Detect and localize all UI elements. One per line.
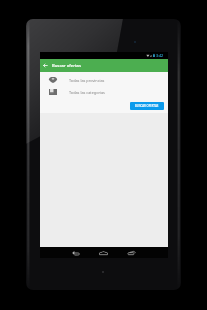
button[interactable]: Todas las provincias (40, 74, 168, 86)
button[interactable]: Recent apps (124, 249, 138, 257)
staticText: Todas las provincias (69, 78, 105, 83)
button[interactable]: BUSCAR OFERTAS (130, 102, 164, 110)
button[interactable]: Back (69, 249, 83, 257)
staticText: BUSCAR OFERTAS (135, 104, 159, 108)
button[interactable]: Home (96, 249, 110, 257)
staticText: Buscar ofertas (52, 63, 81, 69)
button[interactable]: Todas las categorias (40, 86, 168, 98)
staticText: Todas las categorias (69, 90, 105, 95)
button[interactable]: Back (43, 63, 48, 68)
staticText: 3:42 (156, 53, 164, 58)
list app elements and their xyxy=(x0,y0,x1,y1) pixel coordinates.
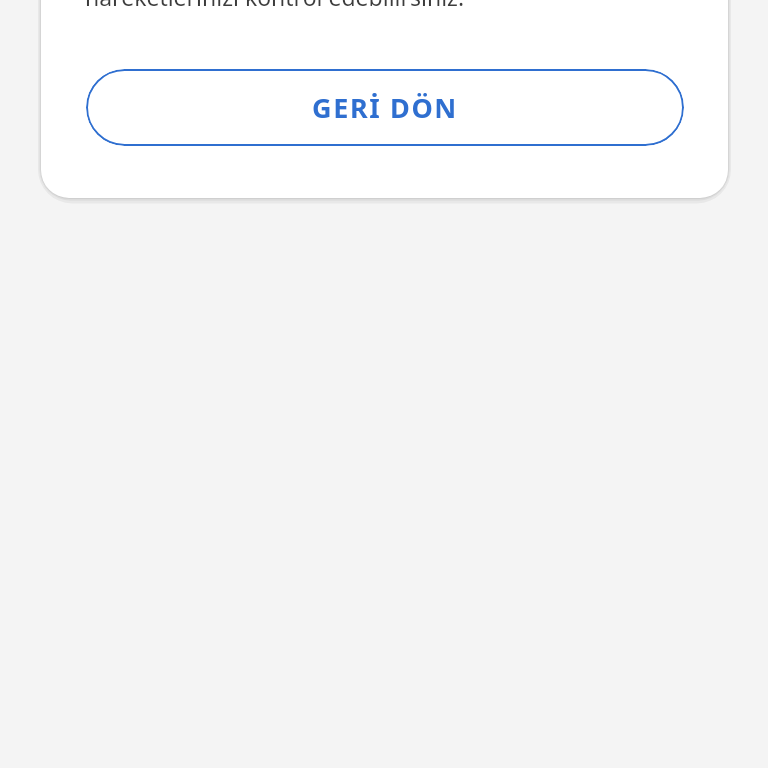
button[interactable]: GERİ DÖN xyxy=(86,69,684,146)
staticText: GERİ DÖN xyxy=(312,89,458,126)
staticText: İşleminiz başarıyla tamamlandı. Detaylar… xyxy=(85,0,684,12)
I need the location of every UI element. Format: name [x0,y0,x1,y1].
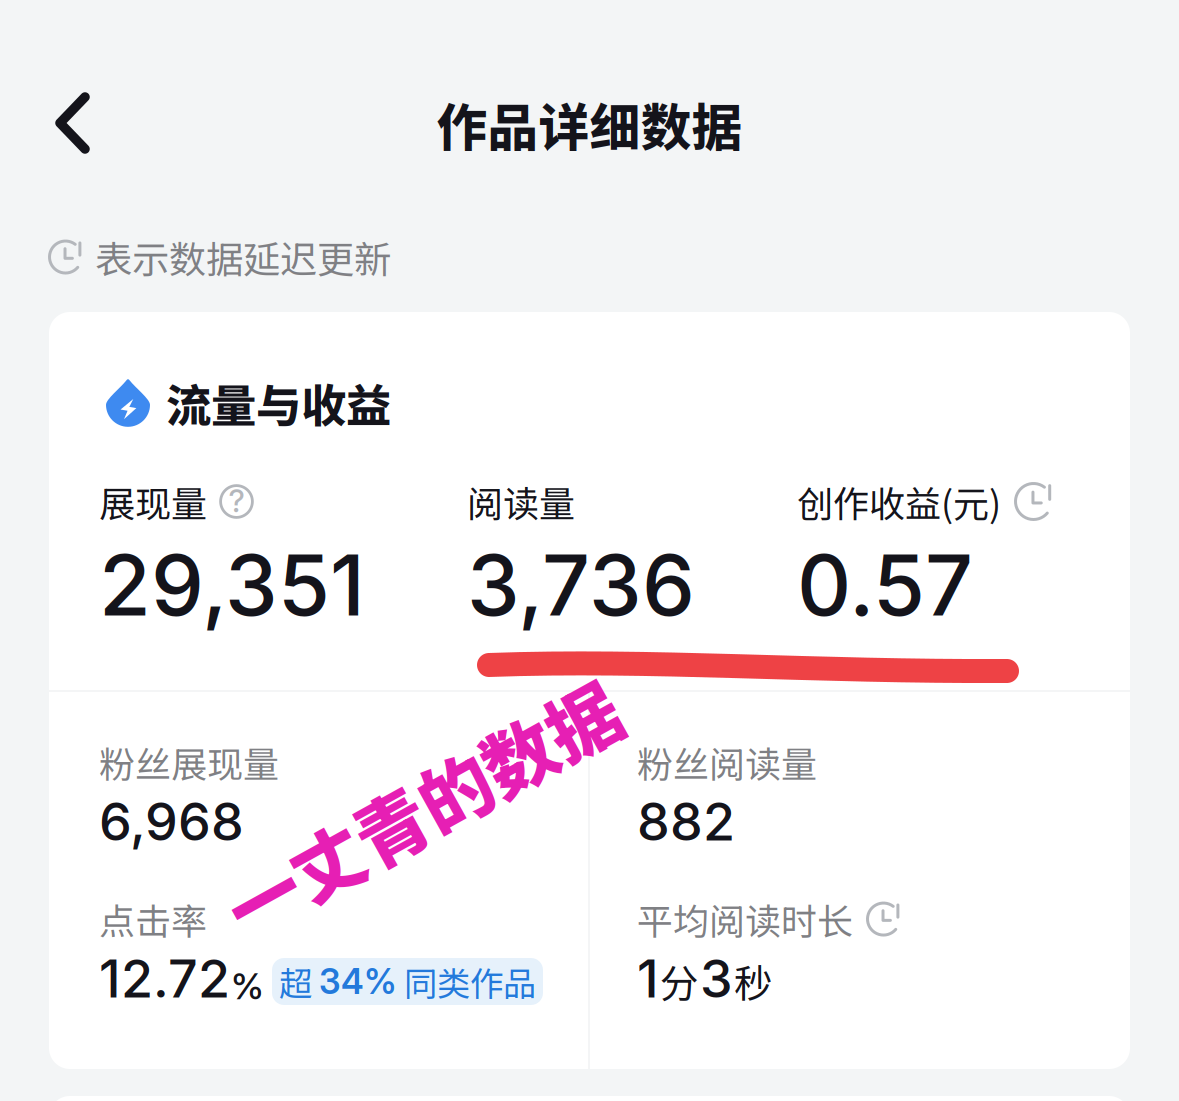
staticText: 平均阅读时长 [637,893,853,945]
staticText: 同类作品 [397,957,536,1006]
staticText: 超 [279,957,319,1006]
button[interactable]: 返回 [27,75,119,171]
staticText: 34% [319,960,397,1002]
staticText: 秒 [734,953,773,1009]
staticText: 一丈青的数据 [203,754,641,860]
staticText: 流量与收益 [166,370,391,436]
staticText: 29,351 [99,534,365,636]
staticText: 粉丝阅读量 [637,736,817,788]
staticText: 3,736 [467,534,695,636]
staticText: 表示数据延迟更新 [95,230,391,284]
staticText: 创作收益(元) [797,475,1001,528]
staticText: 作品详细数据 [436,87,742,161]
staticText: 阅读量 [467,475,575,528]
staticText: 分 [660,953,699,1009]
staticText: 点击率 [99,893,207,945]
staticText: 粉丝展现量 [99,736,279,788]
staticText: 6,968 [99,790,244,853]
button[interactable]: 展现量说明 [219,484,254,519]
staticText: ? [228,482,244,520]
staticText: 展现量 [99,475,207,528]
staticText: 12.72 [99,947,230,1010]
staticText: 882 [637,790,735,853]
staticText: % [231,964,264,1008]
staticText: 1 [637,947,659,1010]
staticText: 0.57 [797,534,973,636]
staticText: 3 [700,947,733,1010]
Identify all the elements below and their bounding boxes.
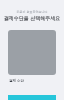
staticText: 결제수단을 선택해주세요 xyxy=(0,15,64,22)
staticText: 주문이 완료되었습니다 xyxy=(0,10,64,14)
staticText: 결제 수단 xyxy=(9,78,24,83)
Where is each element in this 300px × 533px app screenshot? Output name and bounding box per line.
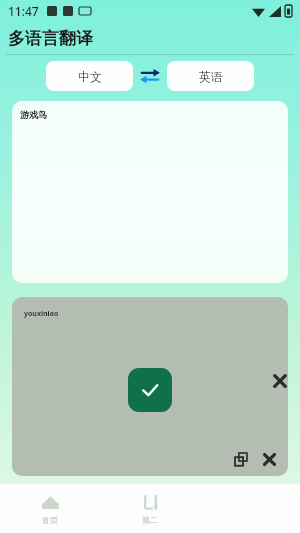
button[interactable]: Clear: [258, 448, 280, 470]
staticText: 中文: [78, 69, 102, 84]
staticText: 多语言翻译: [8, 28, 93, 49]
staticText: 第二: [142, 515, 158, 525]
button[interactable]: Translate: [128, 368, 172, 412]
button[interactable]: Copy: [230, 448, 252, 470]
button[interactable]: 首页: [0, 484, 100, 533]
button[interactable]: 游戏鸟: [12, 101, 288, 283]
button[interactable]: Swap languages: [133, 61, 167, 91]
staticText: 11:47: [8, 3, 39, 19]
button[interactable]: 第二: [100, 484, 200, 533]
button[interactable]: Clear input: [268, 369, 292, 393]
staticText: 英语: [199, 69, 223, 84]
button[interactable]: 中文: [46, 61, 133, 91]
staticText: youxiniao: [24, 309, 59, 319]
button[interactable]: youxiniao: [12, 297, 288, 476]
button[interactable]: 英语: [167, 61, 254, 91]
staticText: 游戏鸟: [20, 109, 47, 120]
staticText: 首页: [42, 515, 58, 525]
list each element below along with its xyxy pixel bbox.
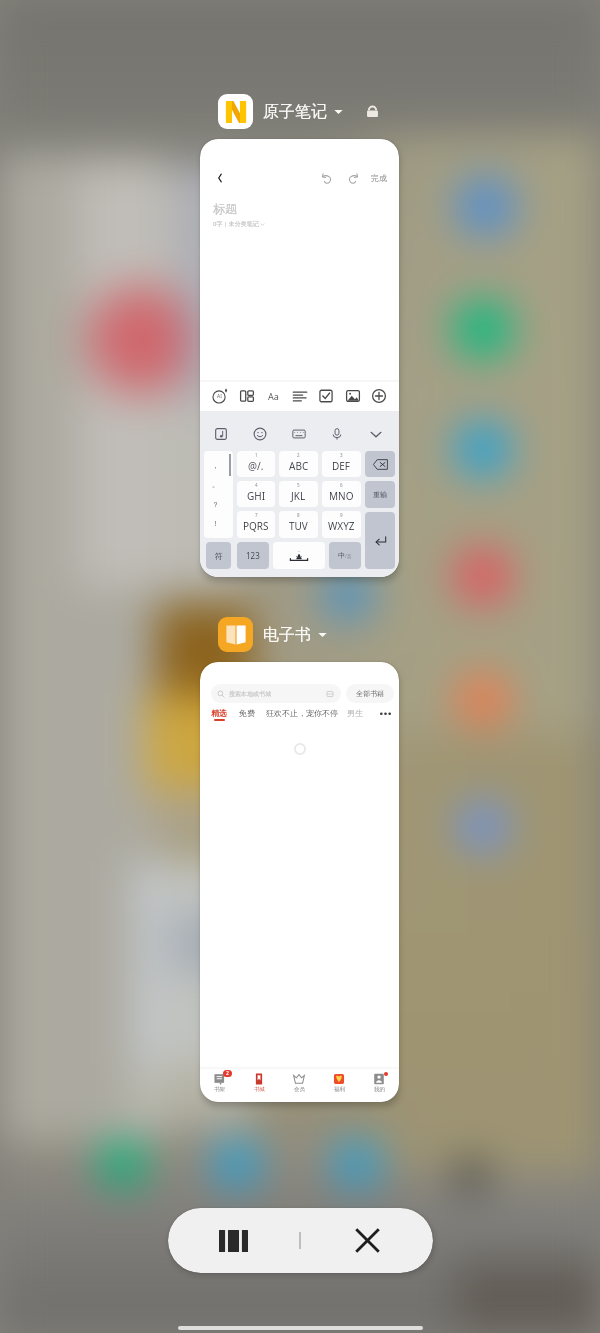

◆ Problem details
Copy the lines from the entries above in which the word "categorias" appears.

◆ Task solution
button[interactable]: Todas las categorias (40, 86, 168, 98)
staticText: Todas las categorias (69, 90, 105, 95)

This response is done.